A positive association between PM and BP could be mediated by an activation of the sympathetic nervous system due to a stimulation of nerve endings in the human airways by inhaled particles.2 Furthermore, PM might trigger a systemic inflammation and oxidative reactions promoting vascular dysfunction.2 An inhalation chamber study with 27 participants found an increase in the endothelium-dependent vasoconstrictor endothelin-1 induced by diesel exhaust particles.28 Ultrafine particles, which are usually highly correlated with NO2, can pass alveolar walls and might directly influence endothelial cell structure and endothelial function, possibly leading to vasoconstriction and increased BP.2,29
Other authors have raised alternative hypotheses to explain a negative association between air pollution levels and BP. Cheng et al,30 who found a decreased BP in hypertensive rats exposed to concentrated particles, suggested that particles may cause airway irritation leading to increases of parasympathetic tone of the heart and peripheral vascular system. This hypothesis is supported by Zareba et al,31 who exposed 12 participants to ultrafine particles and observed such changes in electrocardiogram parameters as QT-shortening and ST-elevation, indicating an increase in parasympathetic tone.
Whether one of these mechanisms could apply to pregnant women remains to be investigated. Indeed, pregnant women are a very specific population. Pregnancy-related changes include hormonal changes, increases in blood volume and heart rate over the course of pregnancy, and decreasing BP in the second trimester of pregnancy.27 For these reasons, pregnant women may have different susceptibility to air pollution than nonpregnant and elderly subjects, and our results cannot be generalized to the whole population. Additionally, these considerable cardiac and hormonal changes throughout pregnancy could modify air pollution effects throughout pregnancy, as supported by the possible effect modification of PM10 by trimester of pregnancy in our population.

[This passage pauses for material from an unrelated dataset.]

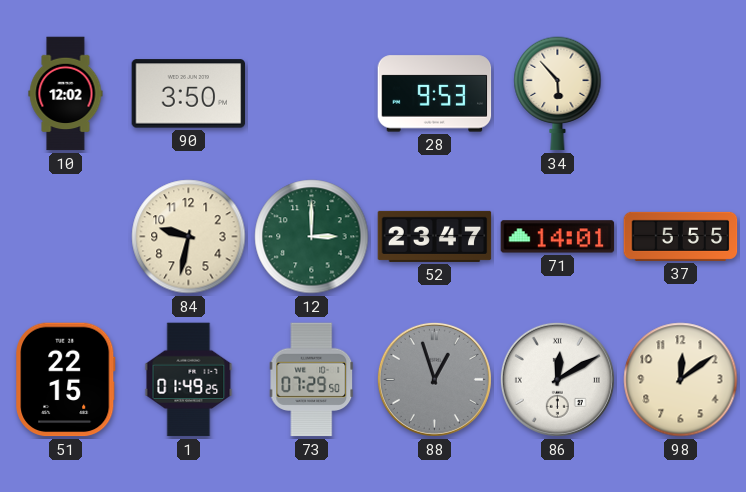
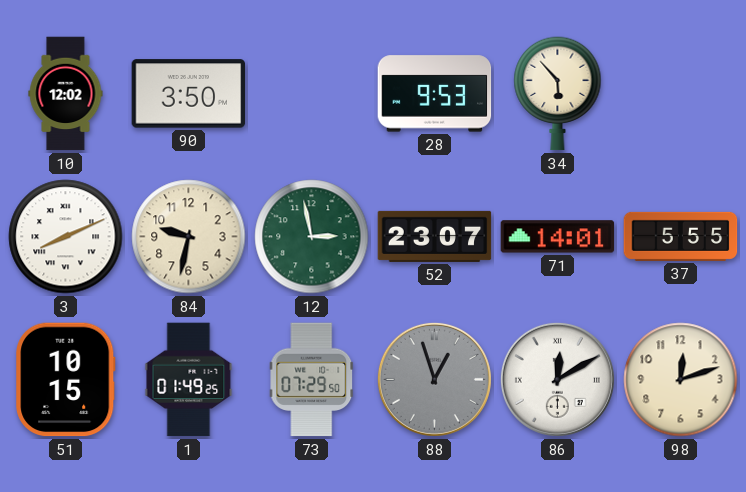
3: none -> 8:11
12: 3:00 -> 2:58
52: 23:47 -> 23:07
51: 22:15 -> 10:15
98: 12:09 -> 12:12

Changes in BP might act as an intermediate step between exposure to air pollution and adverse pregnancy outcomes, such as preterm birth and reduced fetal growth.11 Warland and McCutcheon32 reviewed the association between hypotension and poor pregnancy outcomes and concluded that low BP might result in preterm birth, perinatal mortality, and low birth weight. However, Zhang and Klebanoff33 suggested that the association between low BP during pregnancy and poor perinatal outcomes is due to confounding by other risk factors. Consequently, it is unclear whether the decreases in systolic BP reported in our study in association with air pollution could affect pregnancy outcome. High BP during pregnancy is a risk factor for preterm birth and low birth weight,34,35 and an increase in systolic BP in the first trimester associated with PM10 might have consequences for pregnancy outcomes.
Strengths and Limitations
The main strength of our study is the large number of women who participated in repeated BP measurements. This enabled us to analyze intraindividual variations in BP, avoiding bias due to potential confounders constant over time. A further strength is the availability of clinical characteristics, allowing us to efficiently control for these variables and perform subgroup analyses. BP is a highly variable parameter which is affected by such characteristics as age, medication, smoking, and weather. However, we could control our models for most of these factors. Moreover, we performed several sensitivity analyses that did not change our findings. A limitation is the lack of information on the exact times of BP measurements. BP has its own diurnal rhythms. This is unlikely to have induced confounding but may have caused exposure misclassification. The extent of misclassification is probably limited for the 7-day exposure averages, because these averages are unlikely to differ strongly if they end at 8 am or, say, 3 pm on the visit day. Only ambient exposure was measured, although people usually spend a lot of time indoors. NO2 effects tended to vary according to the buffer size considered around monitoring stations. Because population size varied with buffer size, the relative contribution of exposure misclassification and selection effects to these variations in estimated NO2 effects cannot easily be determined.
In conclusion, we observed a reduced systolic BP in pregnant women in association with elevated levels of NO2 and third trimester PM10 levels, and an increased systolic BP with higher PM10 levels during the first trimester of pregnancy. The consequences of such BP effects on pregnancy-related outcomes require further investigations. Additionally, our study observed decreases in systolic BP with increasing temperatures.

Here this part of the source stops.